First the U.K., now Germany

While Germany and Europe in general have some of the strictest rules regarding the use and storage of personally identifiable information, the last few months have seen rather extreme data security breaches. Today, the German media is reporting about a new installment of irresponsible negligence government incompetence:

According to the SPIEGEL ONLINE a spokesperson for the software company HSH admitted that the personal information of more than 500,000 residents of at least 15 cities and towns were readily available on the internet for at least 3 months [1]. According to a investigative news program (Report aus M√ľnchen), this problem actually affected more than 200 municipalities for more than 3 years. The alleged cause for this blunder was rather simple: the software used by the cities to manage these huge data collections had at least one default/demo account that was not disabled by the IT staff of the authorities. These credentials were inadvertantly published by the software maker on their web site and thus available to every one.

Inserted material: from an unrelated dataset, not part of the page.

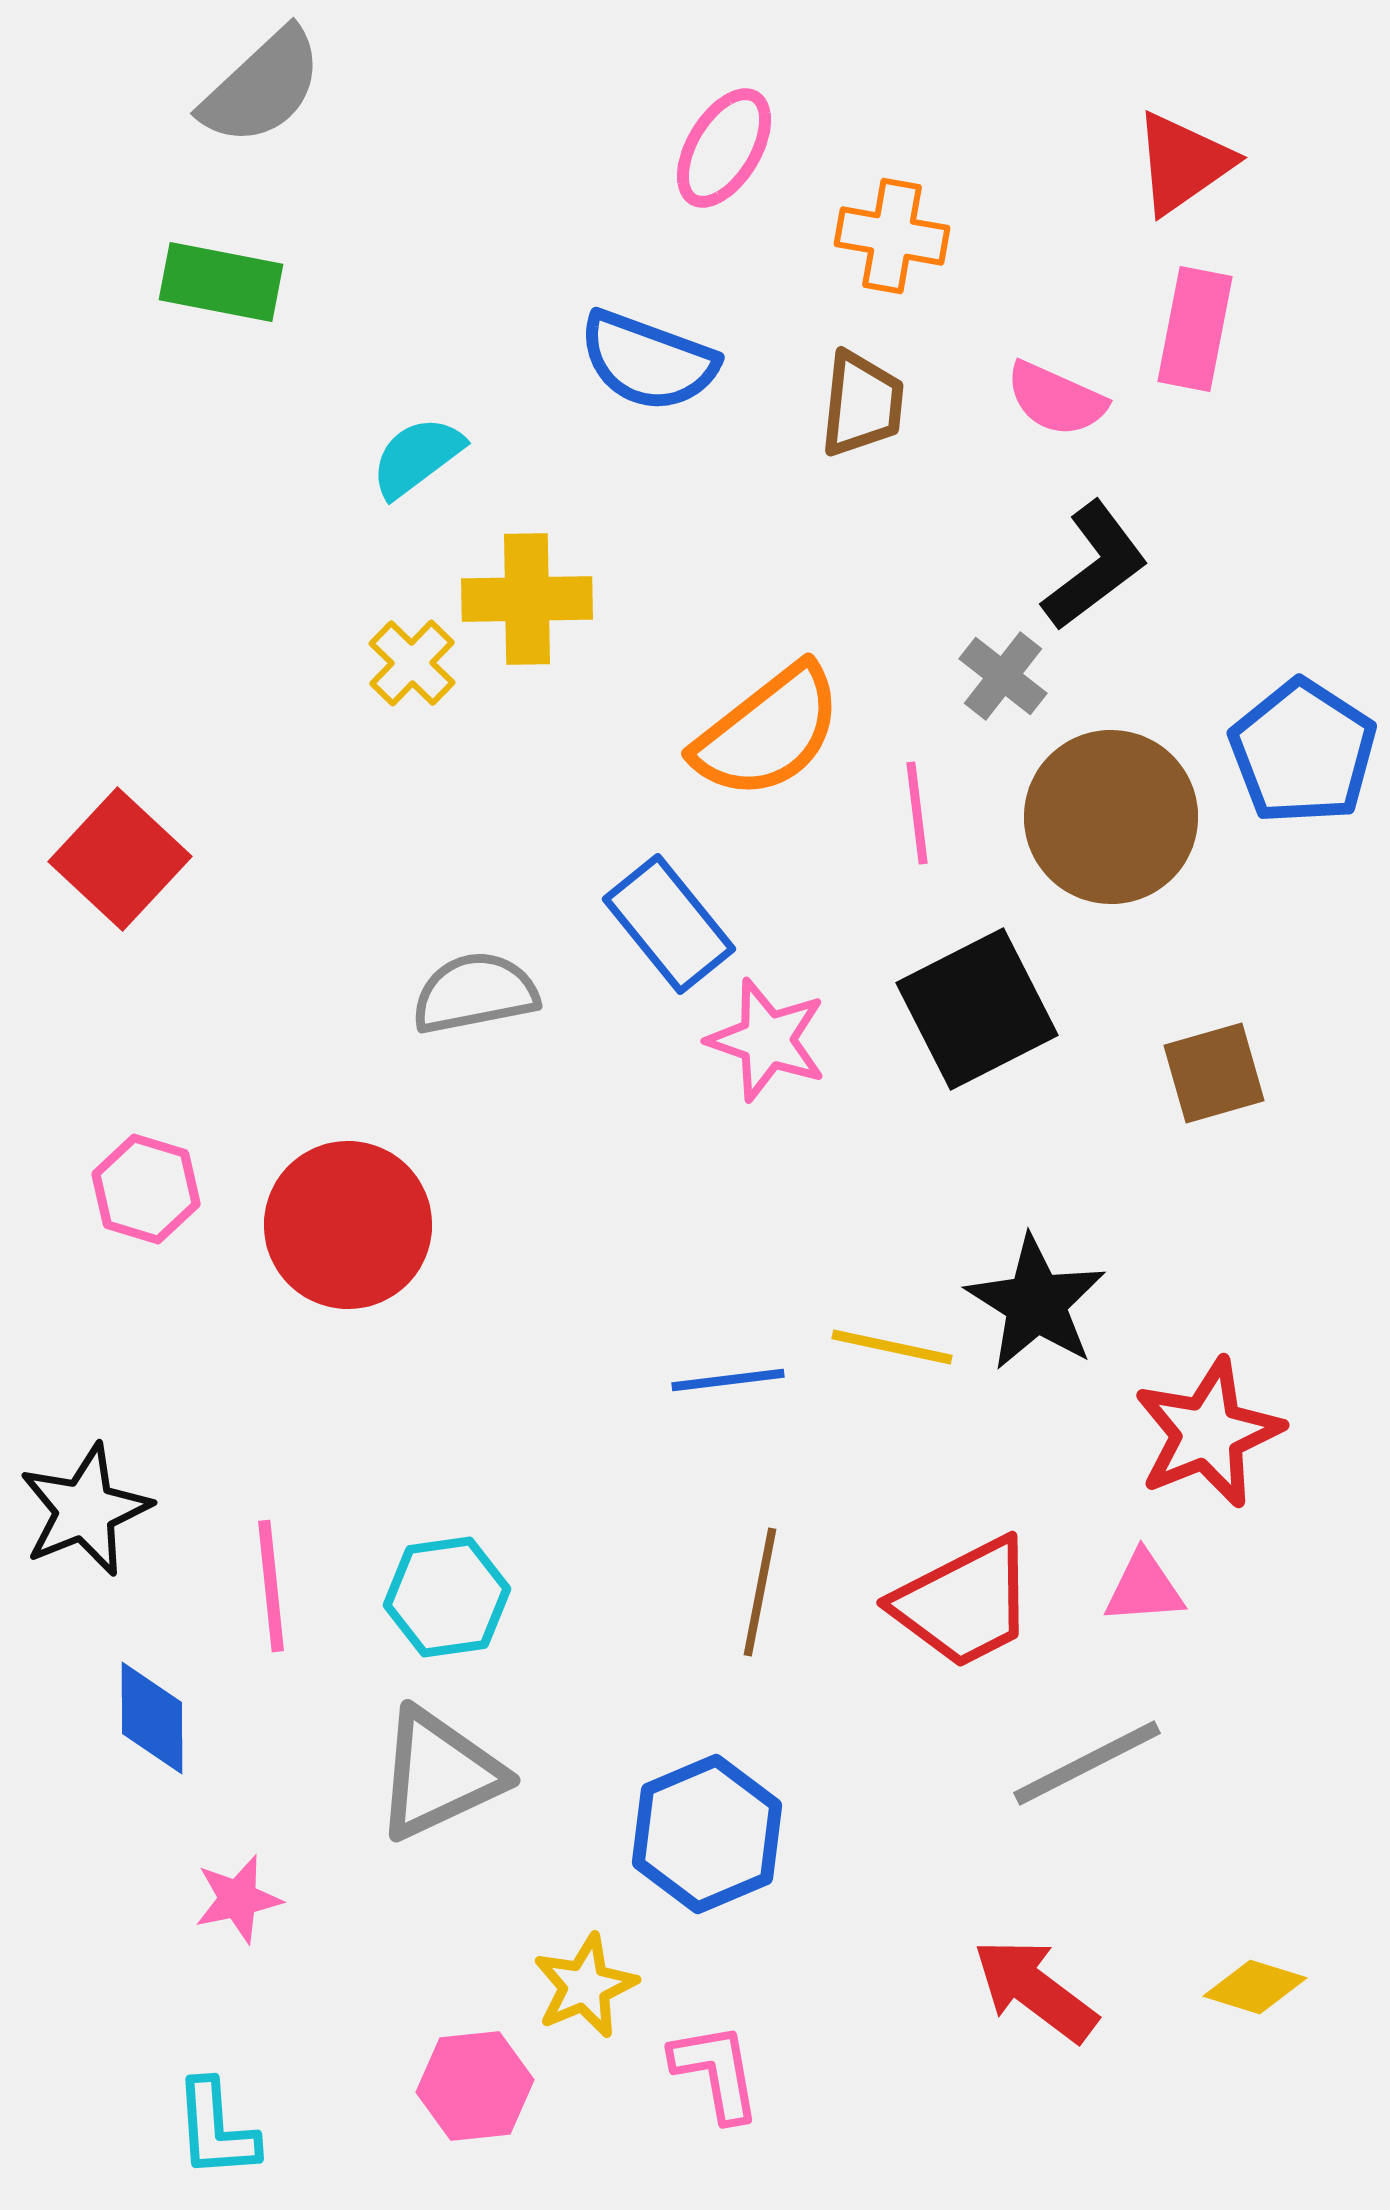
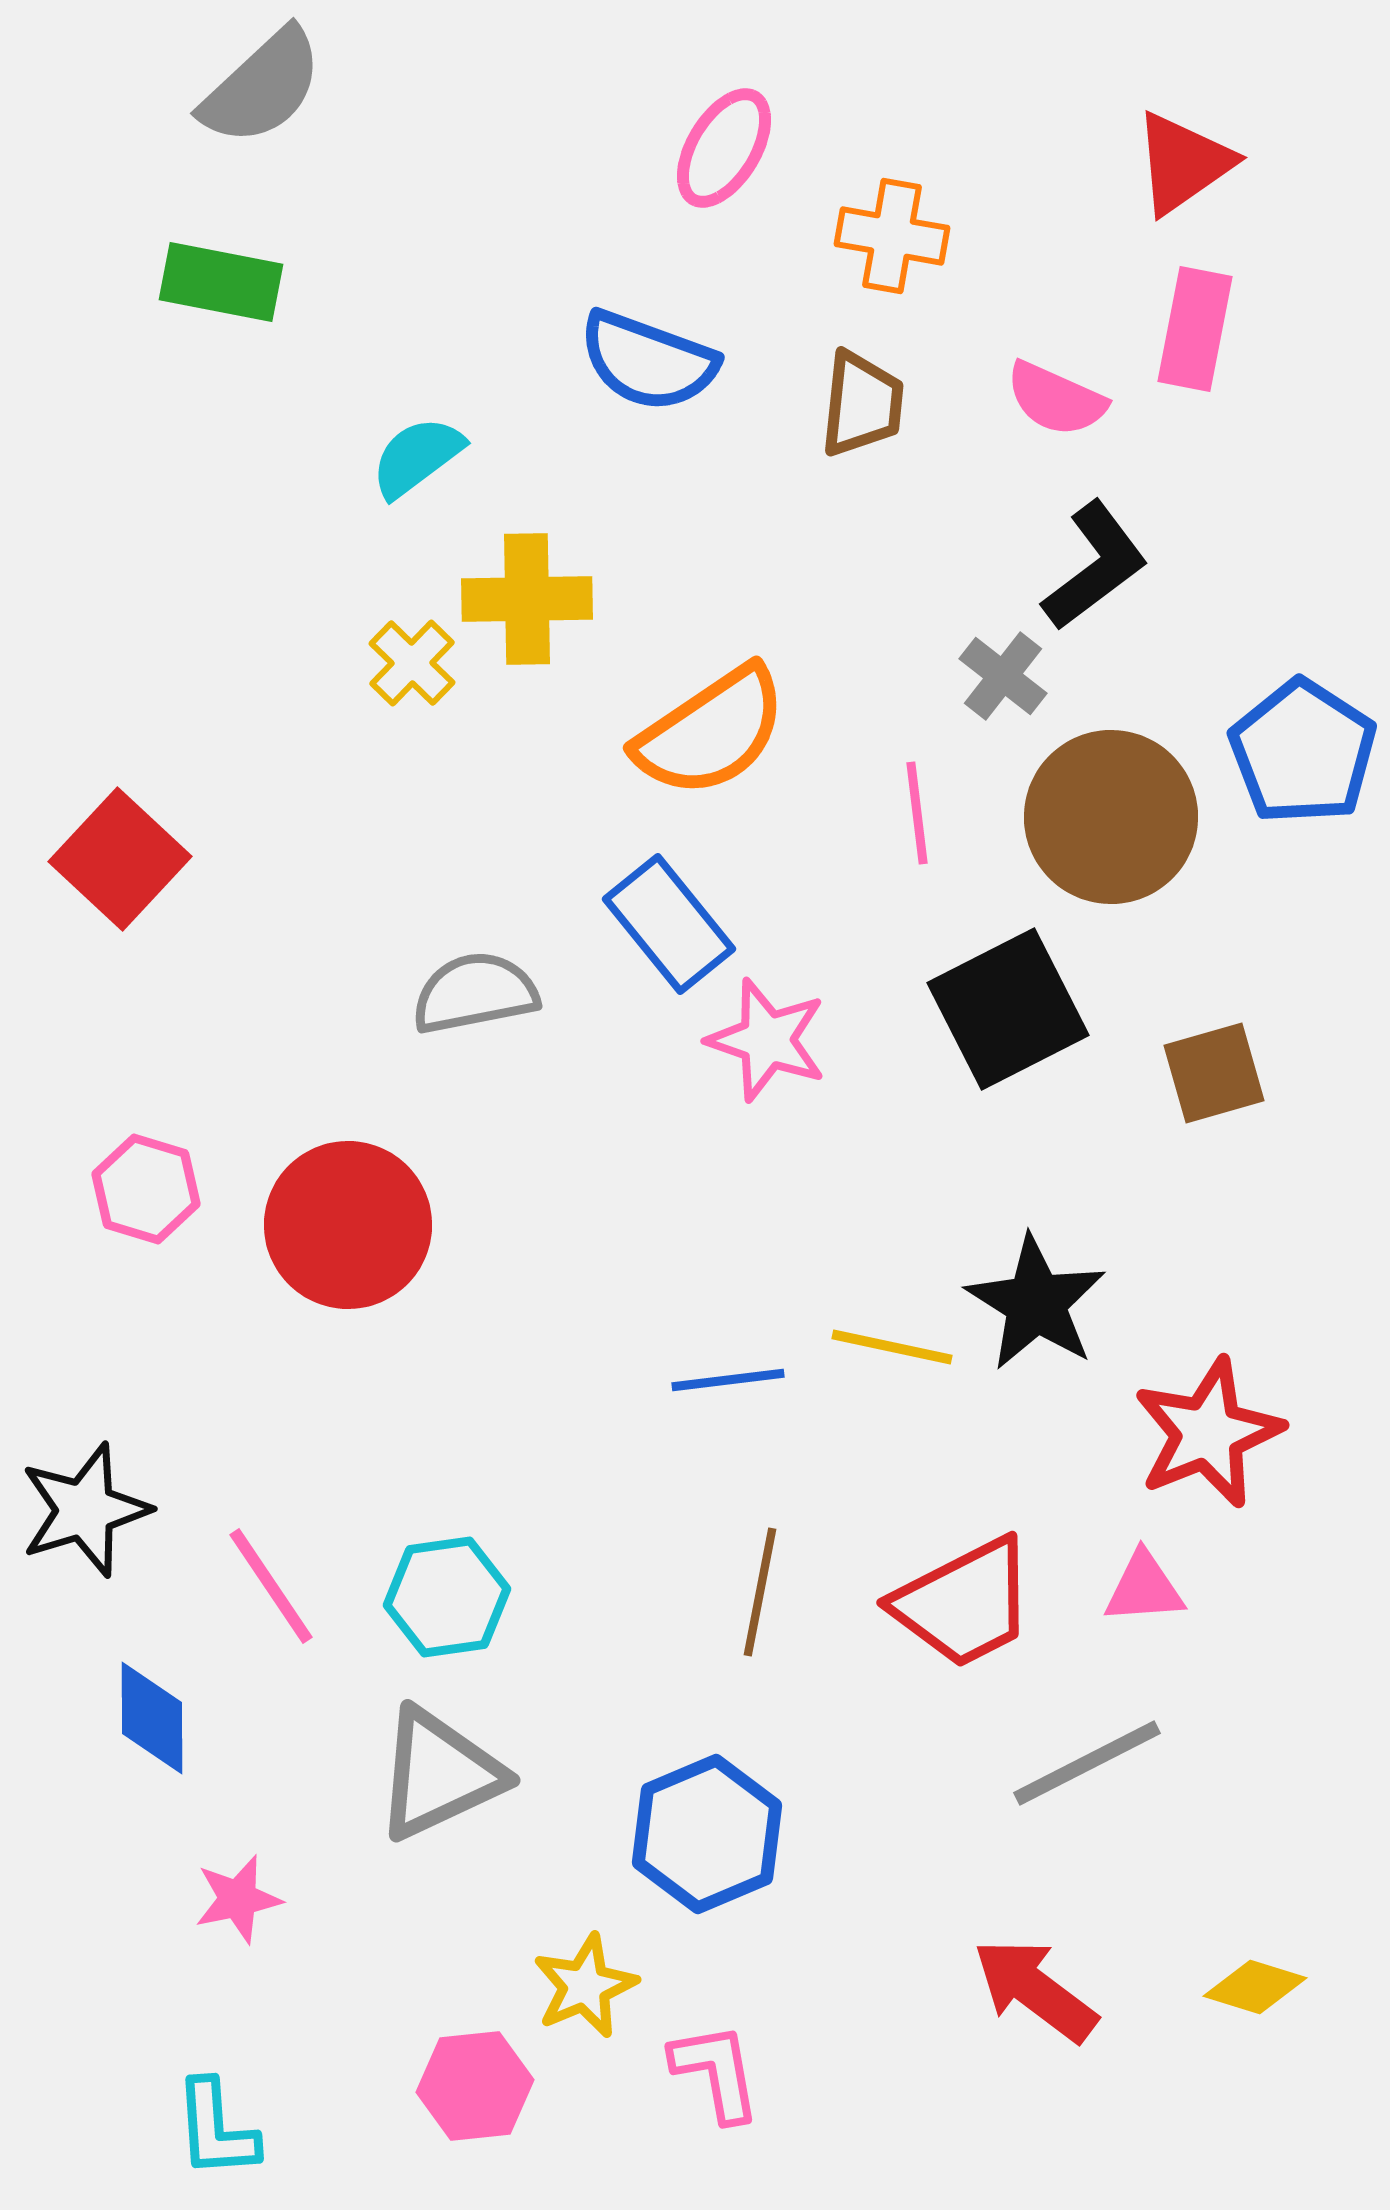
orange semicircle at (768, 732): moved 57 px left; rotated 4 degrees clockwise
black square at (977, 1009): moved 31 px right
black star at (85, 1510): rotated 5 degrees clockwise
pink line at (271, 1586): rotated 28 degrees counterclockwise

While problems like this can happen, it seems odd that this massive security breach has not caused a major uproar with the various highly paid privacy guardians. In fact, there i svirtually no report on this incident in any language but German. One might get the impression that there is a strong desire with a rather large number of people to keep this incident on the q.t. and avoid further investitigations and public disclosures.

Germany has (or had?) after the horrible experiences with two dictatorships and their respective secret police a tradition of resistance against data collection and privacy invasion. The proposed general census of 1983 was stopped by the German Supreme Court in a decision that laid the foundation of what has recently been termed "Informationelles Selbstbestimmungsrecht" (right to informational self-determination).

So far, Germany has not seen a large number of identity theft cases: until last year, there was no unique ID  in use and most electronic transactions are currently handled through a European debit card system that is less exposed to a number of frauds. Also, while the various branches of government had been busy collecting large amounts of data on German citizens and residents, there have been only a few federal databases. When talking to people on the street, I found a growing indifference to the German governments extended data collection and linking programs. The general attitude seems to be that "we do not have anything to hide", and if a little (or even more than just a little) loss of privacy leads to a few high profile tax evasion prosecutions, everyone is happy.


[1] Germany has a national ID law that requires citizens to register with city hall and disclose persoanlly identifyable information such as names, current and former addresses, religious affiliation, birth date and place, children, current and former spouses, tax information, serial numbers of the national ID card and passport, and more. Since last year's July, this data also includes a tax ID, the German equivalent of a social security number.